• Data provided:
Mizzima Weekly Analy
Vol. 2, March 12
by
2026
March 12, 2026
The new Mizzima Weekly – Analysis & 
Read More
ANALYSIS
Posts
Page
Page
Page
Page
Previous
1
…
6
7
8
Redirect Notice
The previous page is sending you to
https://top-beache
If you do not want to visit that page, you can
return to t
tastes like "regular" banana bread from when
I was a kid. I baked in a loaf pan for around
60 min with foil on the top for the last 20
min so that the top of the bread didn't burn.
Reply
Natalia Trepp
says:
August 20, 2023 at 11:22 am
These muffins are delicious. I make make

* * *

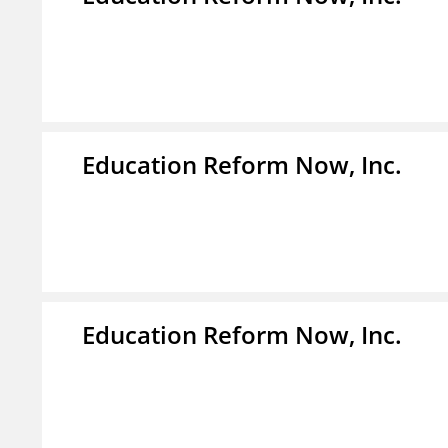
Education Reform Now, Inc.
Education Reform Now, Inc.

• Work to complete:
Of the lines above, output exactly those from the line bearing "Mizzima Weekly Analy" through the line bearing "https://top-beache", inclusive.

• Problem solution:
Mizzima Weekly Analy
Vol. 2, March 12
by
2026
March 12, 2026
The new Mizzima Weekly – Analysis & 
Read More
ANALYSIS
Posts
Page
Page
Page
Page
Previous
1
…
6
7
8
Redirect Notice
The previous page is sending you to
https://top-beache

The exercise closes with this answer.